Tamerlan Tsarnaev in a Feb. 17, 2010, photo. (Associated Press )
MOSCOW -- Suspected Boston Marathon bomber Tamerlan Tsarnaev was already a citizen of two other countries when he applied for a U.S. passport that was delayed because of charges of domestic violence.
The older of the two brothers suspected in the attack last Monday used a passport issued by Kyrgyzstan, a former Soviet republic where he and his family once lived, for international travel, according to his mother. And he was also a Russian citizen.
When he returned to Russia from the United States in early 2012 to visit his father in Dagestan, a Russian republic in the North Caucasus region, he applied for a Russian internal passport to replace one he reported as lost. Russian citizens have internal passports, which are their main form of identification inside the country; the government issues external passports for foreign travel.
Tamerlan Tsarnaev’s mother said he never possessed an external Russian passport.
Gusein Zulfikarov, deputy chief of the Russian federal immigration service’s Dagestan branch said Tsarnaev’s original internal passport was issued in 2001.
“He stated in an application that he lost his Russian [internal] passport in Boston, paid a 300-ruble [$10] fine and compiled all the necessary papers, but never showed up to pick up his new passport," Zulfikarov told the Interfax news service. “We have his passport now.”
Officials will hold on to such passports for three years if not claimed, he said.
Tamerlan Tsarnaev, 26, was killed during a shootout with police early Friday. His brother, Dzhokar, 19, was captured Friday evening. Dzhokhar could not be issued an internal Russian passport because he was not yet 14, the minimum age for receiving one, when the family immigrated to the U.S.
Dzhokar Tsarnaev became a U.S. citizen last September. Tamerlan was a permenant U.S. resident and had applied for citizenship. But the application was under review. Officials were aware that he had been charged with domestic violence against a girlfriend, and that the FBI had interviewed him at the request of Russian authorities, who suspected that he was getting involved in Islamic militant circles.

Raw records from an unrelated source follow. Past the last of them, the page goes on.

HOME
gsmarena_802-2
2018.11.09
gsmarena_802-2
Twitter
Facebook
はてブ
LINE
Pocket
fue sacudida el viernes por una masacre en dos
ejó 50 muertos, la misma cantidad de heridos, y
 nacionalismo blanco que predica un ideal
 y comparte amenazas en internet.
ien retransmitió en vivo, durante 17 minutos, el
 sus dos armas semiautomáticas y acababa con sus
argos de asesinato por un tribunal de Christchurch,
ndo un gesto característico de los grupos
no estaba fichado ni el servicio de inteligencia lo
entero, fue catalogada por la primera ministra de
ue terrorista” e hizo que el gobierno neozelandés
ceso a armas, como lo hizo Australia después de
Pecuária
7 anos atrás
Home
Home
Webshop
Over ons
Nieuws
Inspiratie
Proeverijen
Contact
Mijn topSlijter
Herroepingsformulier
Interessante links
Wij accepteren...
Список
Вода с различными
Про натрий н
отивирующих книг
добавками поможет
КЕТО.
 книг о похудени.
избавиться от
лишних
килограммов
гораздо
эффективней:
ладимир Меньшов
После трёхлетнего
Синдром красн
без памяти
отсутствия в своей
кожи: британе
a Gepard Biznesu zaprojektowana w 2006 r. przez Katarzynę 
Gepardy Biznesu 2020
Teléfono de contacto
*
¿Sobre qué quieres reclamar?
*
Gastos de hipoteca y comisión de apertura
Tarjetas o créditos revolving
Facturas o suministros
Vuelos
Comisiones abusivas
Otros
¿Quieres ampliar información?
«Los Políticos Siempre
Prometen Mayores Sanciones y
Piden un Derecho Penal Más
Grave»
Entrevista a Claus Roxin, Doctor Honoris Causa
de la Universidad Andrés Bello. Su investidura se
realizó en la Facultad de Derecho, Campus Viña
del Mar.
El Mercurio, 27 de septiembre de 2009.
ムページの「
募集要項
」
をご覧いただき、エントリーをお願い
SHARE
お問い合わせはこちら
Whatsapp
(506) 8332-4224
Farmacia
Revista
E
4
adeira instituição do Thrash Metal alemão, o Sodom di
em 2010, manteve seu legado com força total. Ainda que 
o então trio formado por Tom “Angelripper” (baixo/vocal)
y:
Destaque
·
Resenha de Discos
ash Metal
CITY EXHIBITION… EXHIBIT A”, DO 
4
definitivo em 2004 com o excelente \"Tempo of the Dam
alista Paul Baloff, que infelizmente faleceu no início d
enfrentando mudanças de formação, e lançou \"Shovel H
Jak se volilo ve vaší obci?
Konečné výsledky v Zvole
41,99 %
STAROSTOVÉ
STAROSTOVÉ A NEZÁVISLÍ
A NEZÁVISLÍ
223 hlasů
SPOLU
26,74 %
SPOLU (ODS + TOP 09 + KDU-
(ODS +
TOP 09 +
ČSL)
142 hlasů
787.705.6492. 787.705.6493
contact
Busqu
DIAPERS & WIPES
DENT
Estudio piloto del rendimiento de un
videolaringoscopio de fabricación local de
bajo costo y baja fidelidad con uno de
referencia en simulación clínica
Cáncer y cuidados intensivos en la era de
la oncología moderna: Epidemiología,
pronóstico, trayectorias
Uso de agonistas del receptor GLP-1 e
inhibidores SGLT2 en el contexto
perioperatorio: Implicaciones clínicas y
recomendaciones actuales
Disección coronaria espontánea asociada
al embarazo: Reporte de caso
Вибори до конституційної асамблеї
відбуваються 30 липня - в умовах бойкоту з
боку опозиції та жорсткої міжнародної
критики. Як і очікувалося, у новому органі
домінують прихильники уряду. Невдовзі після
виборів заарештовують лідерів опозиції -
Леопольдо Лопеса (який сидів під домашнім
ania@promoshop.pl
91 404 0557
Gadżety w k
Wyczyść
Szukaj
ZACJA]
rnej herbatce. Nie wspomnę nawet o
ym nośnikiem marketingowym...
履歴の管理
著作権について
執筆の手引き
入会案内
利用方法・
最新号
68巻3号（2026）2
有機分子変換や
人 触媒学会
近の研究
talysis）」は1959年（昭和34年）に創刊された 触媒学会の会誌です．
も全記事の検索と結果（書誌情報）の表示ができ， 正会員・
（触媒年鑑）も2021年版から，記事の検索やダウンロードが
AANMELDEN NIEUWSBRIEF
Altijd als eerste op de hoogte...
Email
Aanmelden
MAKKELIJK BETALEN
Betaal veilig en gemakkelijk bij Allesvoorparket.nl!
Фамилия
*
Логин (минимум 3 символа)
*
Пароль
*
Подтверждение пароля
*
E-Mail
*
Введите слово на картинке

Relatives said the family had lived in Kyrgyzstan, where many ethnic Chechens were exiled by Stalin, until shortly after the breakup of the Soviet Union in 1991. They moved briefly to Chechnya, but returned to Kyrgyzstan as fighting broke out between Chechen separatists and the Russian military. The family then moved to Dagestan, which borders Chechnya, before leaving for the U.S.
Zubeidat Tsarnaev, the mother of the two suspects, said in an interview Sunday that they both had entered the U.S. on Kyrgyzstan passports.